• _Data extracts_:
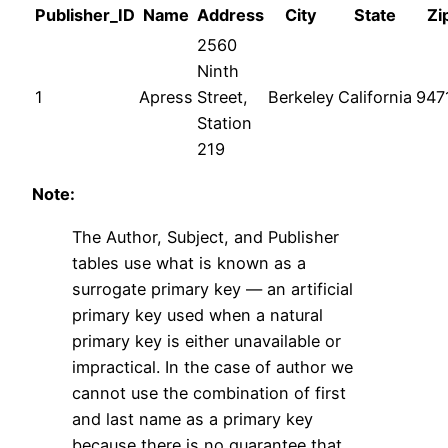
Publisher_ID
Name
Address
City
State
Zi
2560
Ninth
1
Apress
Street,
Berkeley
California
947
Station
219
Note:
The Author, Subject, and Publisher
tables use what is known as a
surrogate primary key — an artificial
primary key used when a natural
primary key is either unavailable or
impractical. In the case of author we
cannot use the combination of first
and last name as a primary key
because there is no guarantee that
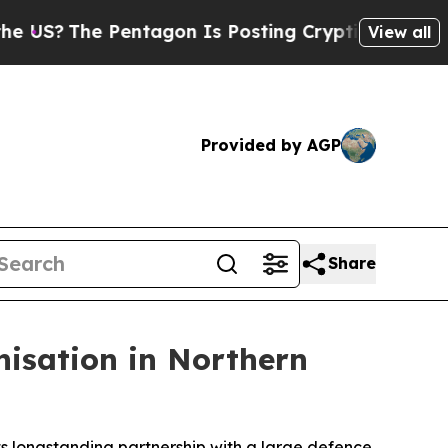
?
The Pentagon Is Posting Cryptic Biblical Mess
View all
Provided by AGP
Share
nisation in Northern
s longstanding partnership with a large defence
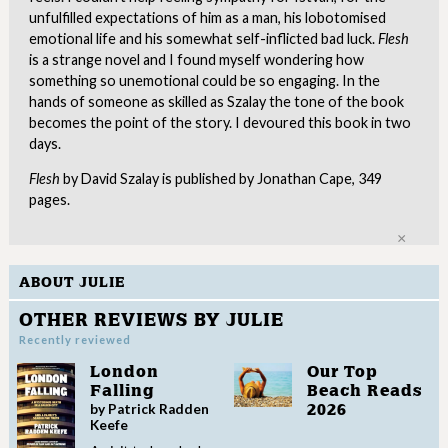
unfulfilled expectations of him as a man, his lobotomised
emotional life and his somewhat self-inflicted bad luck.
Flesh
is a strange novel and I found myself wondering how
something so unemotional could be so engaging. In the
hands of someone as skilled as Szalay the tone of the book
becomes the point of the story. I devoured this book in two
days.
Flesh
by David Szalay is published by Jonathan Cape, 349
pages.
Clo
ABOUT JULIE
OTHER REVIEWS BY JULIE
Recently reviewed
London
Our Top
Falling
Beach Reads
by Patrick Radden
2026
Keefe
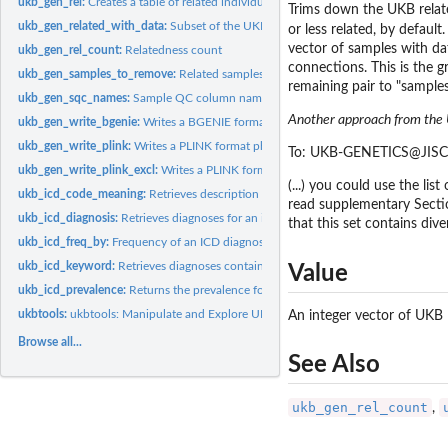
ukb_gen_rel:
Creates a table of related individuals
Trims down the UKB relate
ukb_gen_related_with_data:
Subset of the UKB relatedness dataframe with data
or less related, by defaul
vector of samples with da
ukb_gen_rel_count:
Relatedness count
connections. This is the g
ukb_gen_samples_to_remove:
Related samples (with data on the variable of interest
remaining pair to "samples
ukb_gen_sqc_names:
Sample QC column names
Another approach from the U
ukb_gen_write_bgenie:
Writes a BGENIE format phenotype or covariate file.
ukb_gen_write_plink:
Writes a PLINK format phenotype or covariate file
To: UKB-GENETICS@JISCM
ukb_gen_write_plink_excl:
Writes a PLINK format file for combined exclusions
(...) you could use the li
ukb_icd_code_meaning:
Retrieves description for a ICD code.
read supplementary Section
ukb_icd_diagnosis:
Retrieves diagnoses for an individual.
that this set contains div
ukb_icd_freq_by:
Frequency of an ICD diagnosis by a target variable
ukb_icd_keyword:
Retrieves diagnoses containing a description.
Value
ukb_icd_prevalence:
Returns the prevalence for an ICD diagnosis
ukbtools:
ukbtools: Manipulate and Explore UK Biobank Data
An integer vector of UKB
Browse all...
See Also
ukb_gen_rel_count
,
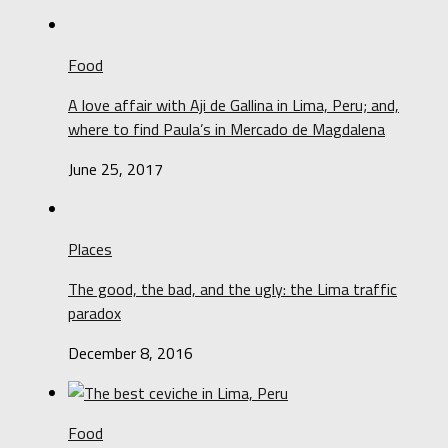
Food
A love affair with Aji de Gallina in Lima, Peru; and,
where to find Paula’s in Mercado de Magdalena
June 25, 2017
Places
The good, the bad, and the ugly: the Lima traffic
paradox
December 8, 2016
Food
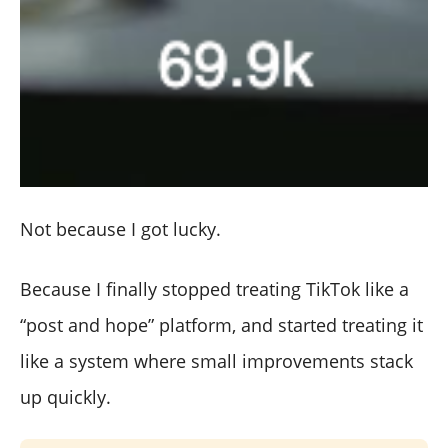
Not because I got lucky.
Because I finally stopped treating TikTok like a
“post and hope” platform, and started treating it
like a system where small improvements stack
up quickly.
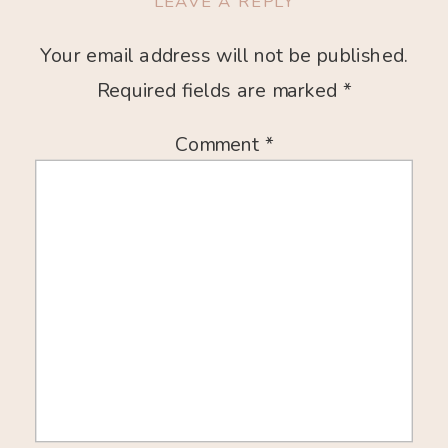
LEAVE A REPLY
Your email address will not be published.
Required fields are marked
*
Comment
*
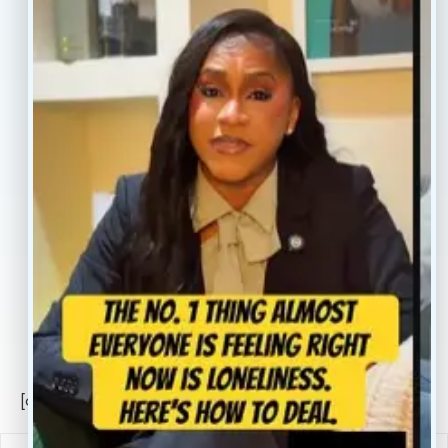
Treatment
Reviews
Our Providers
Contact
About
Book Now
Insurance
Locations
Careers
Legal
Privacy Policy
Sitemap
[conscientia_popup]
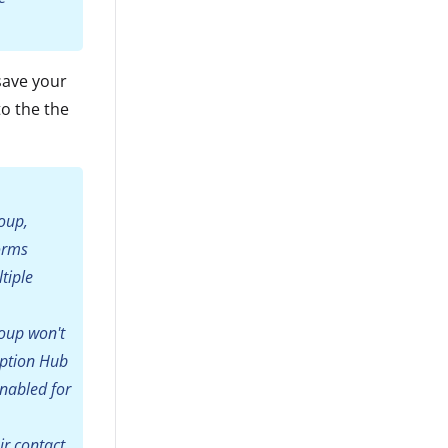
save your
to the the
roup,
forms
tiple
roup won't
iption Hub
enabled for
ir contact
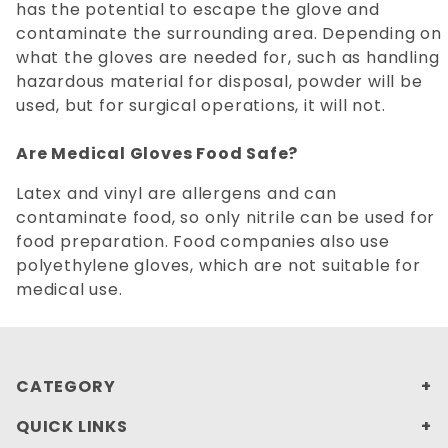
has the potential to escape the glove and
contaminate the surrounding area. Depending on
what the gloves are needed for, such as handling
hazardous material for disposal, powder will be
used, but for surgical operations, it will not.
Are Medical Gloves Food Safe?
Latex and vinyl are allergens and can
contaminate food, so only nitrile can be used for
food preparation. Food companies also use
polyethylene gloves, which are not suitable for
medical use.
CATEGORY
QUICK LINKS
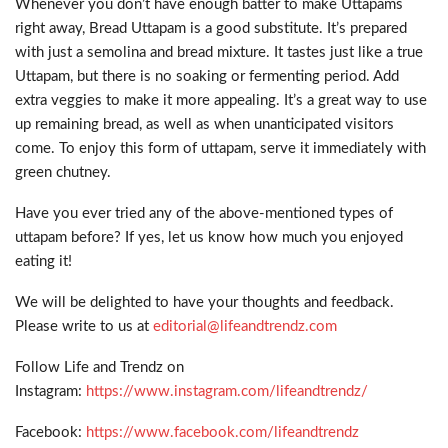
Whenever you don’t have enough batter to make Uttapams
right away, Bread Uttapam is a good substitute. It’s prepared
with just a semolina and bread mixture. It tastes just like a true
Uttapam, but there is no soaking or fermenting period. Add
extra veggies to make it more appealing. It’s a great way to use
up remaining bread, as well as when unanticipated visitors
come. To enjoy this form of uttapam, serve it immediately with
green chutney.
Have you ever tried any of the above-mentioned types of
uttapam before? If yes, let us know how much you enjoyed
eating it!
We will be delighted to have your thoughts and feedback.
Please write to us at
editorial@lifeandtrendz.com
Follow Life and Trendz on
Instagram:
https://www.instagram.com/lifeandtrendz/
Facebook:
https://www.facebook.com/lifeandtrendz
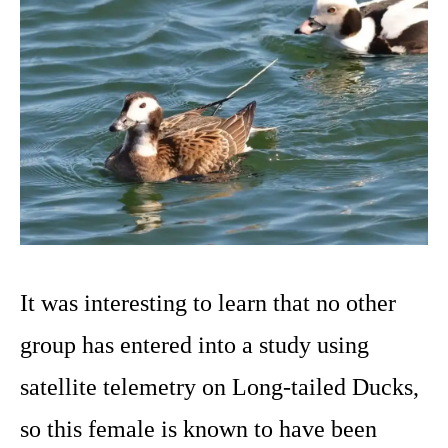
It was interesting to learn that no other
group has entered into a study using
satellite telemetry on Long-tailed Ducks,
so this female is known to have been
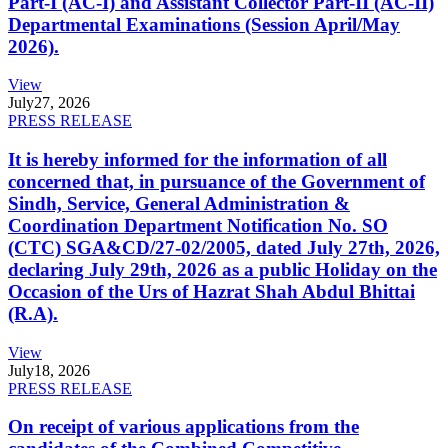
Part-I (AC-I) and Assistant Collector Part-II (AC-II)
Departmental Examinations (Session April/May
2026).
View
July
27, 2026
PRESS RELEASE
It is hereby informed for the information of all
concerned that, in pursuance of the Government of
Sindh, Service, General Administration &
Coordination Department Notification No. SO
(CTC) SGA&CD/27-02/2005, dated July 27th, 2026,
declaring July 29th, 2026 as a public Holiday on the
Occasion of the Urs of Hazrat Shah Abdul Bhittai
(R.A).
View
July
18, 2026
PRESS RELEASE
On receipt of various applications from the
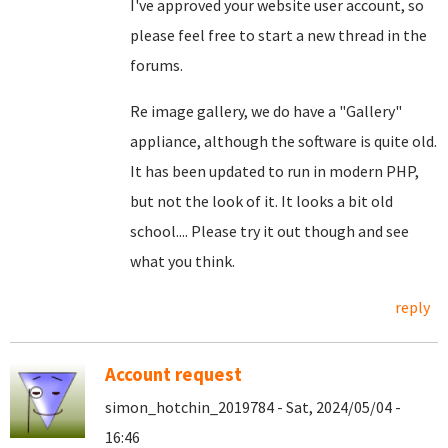
I've approved your website user account, so
please feel free to start a new thread in the
forums.
Re image gallery, we do have a "Gallery"
appliance, although the software is quite old.
It has been updated to run in modern PHP,
but not the look of it. It looks a bit old
school.... Please try it out though and see
what you think.
reply
Account request
simon_hotchin_2019784 - Sat, 2024/05/04 -
16:46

• _Goal of the exercise_:
Say how many lines of the listing above contain "where", with no other words.

• _Task response_:
2